Available data Start Marker

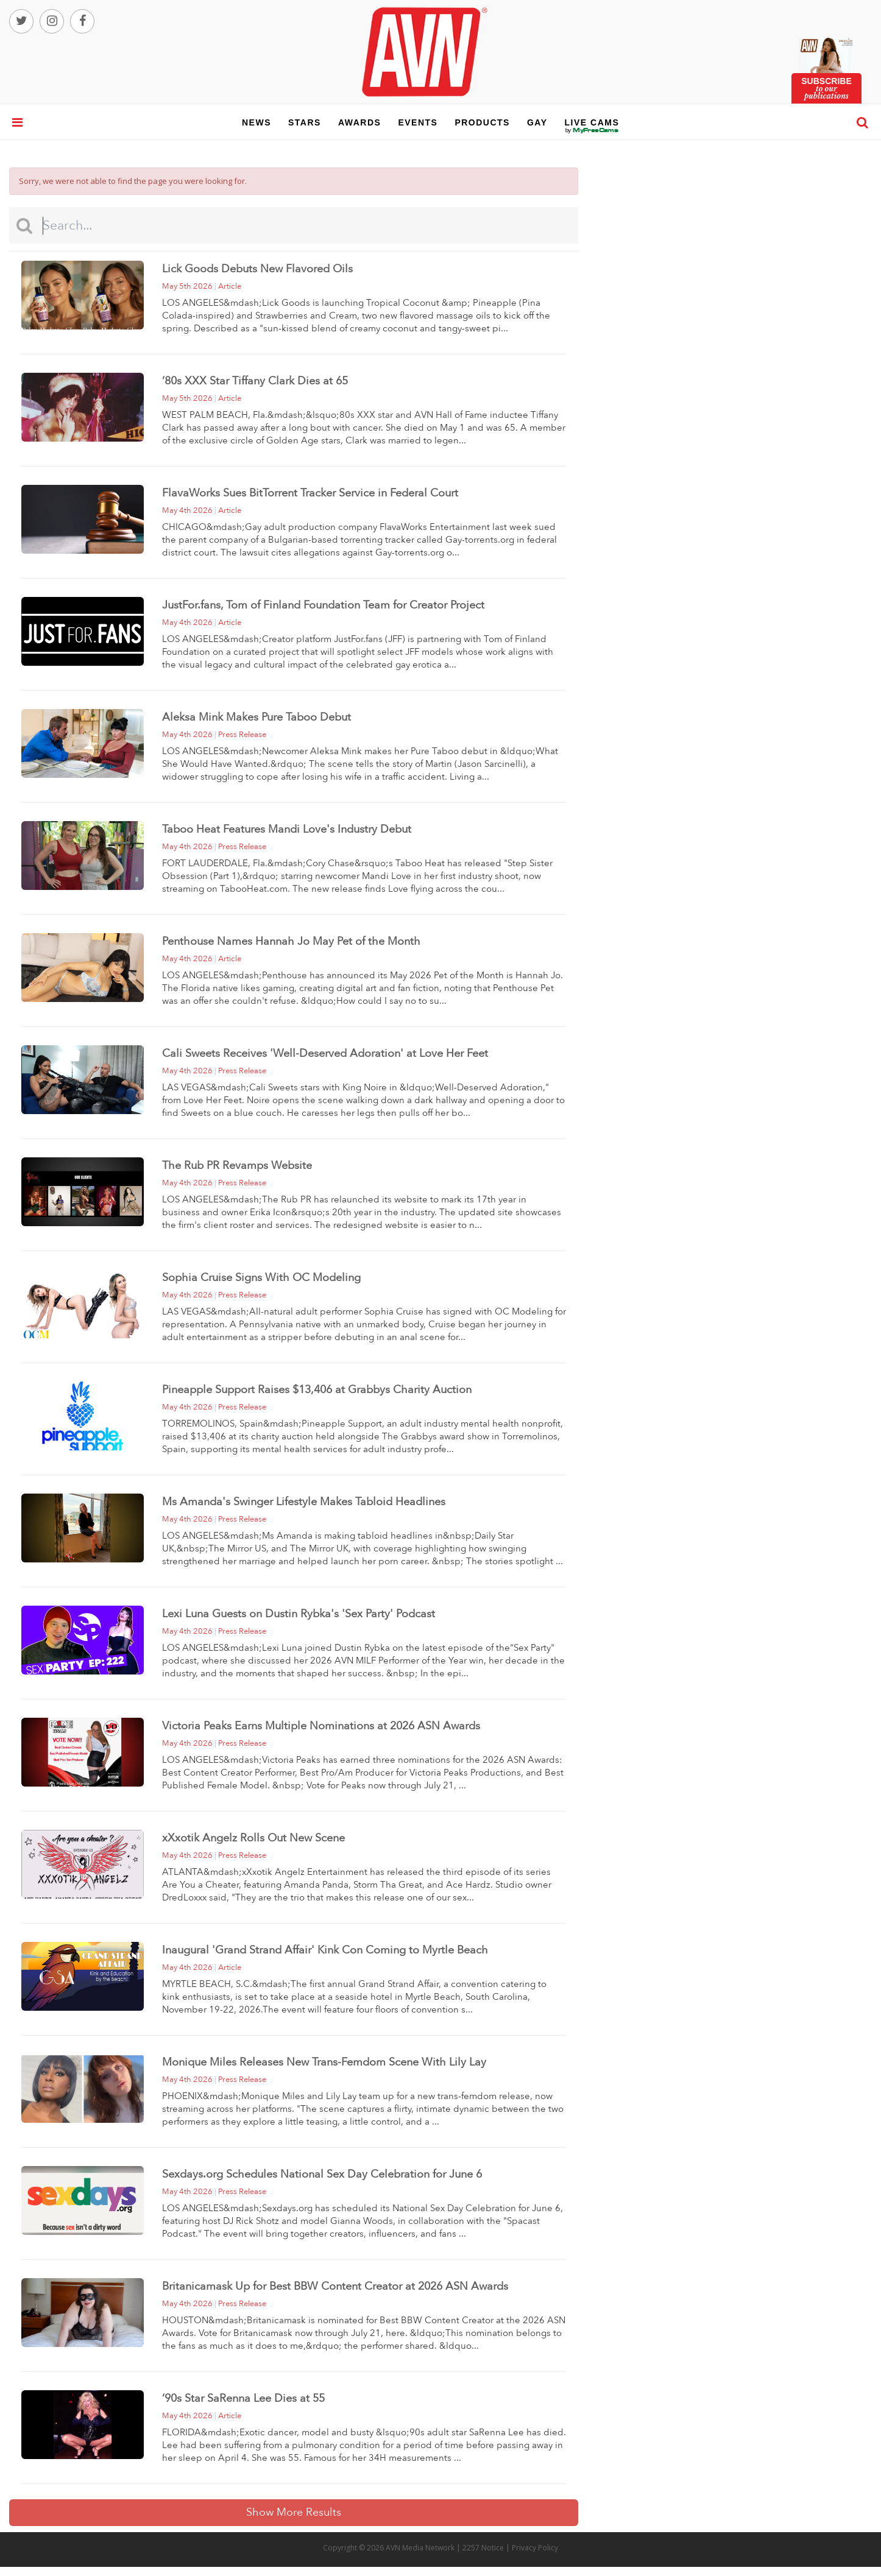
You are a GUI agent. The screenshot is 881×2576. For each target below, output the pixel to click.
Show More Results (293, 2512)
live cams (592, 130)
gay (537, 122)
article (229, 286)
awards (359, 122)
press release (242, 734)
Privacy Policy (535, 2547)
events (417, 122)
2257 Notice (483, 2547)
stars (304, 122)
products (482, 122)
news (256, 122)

Available data End Marker

Problem details
The entries above need to be repeated in full, word for word. Skip the images.

Response area
You are a GUI agent. The screenshot is 881×2576. For each target below, output the pixel to click.
Show More Results (293, 2512)
live cams (592, 130)
gay (537, 122)
article (229, 286)
awards (359, 122)
press release (242, 734)
Privacy Policy (535, 2547)
events (417, 122)
2257 Notice (483, 2547)
stars (304, 122)
products (482, 122)
news (256, 122)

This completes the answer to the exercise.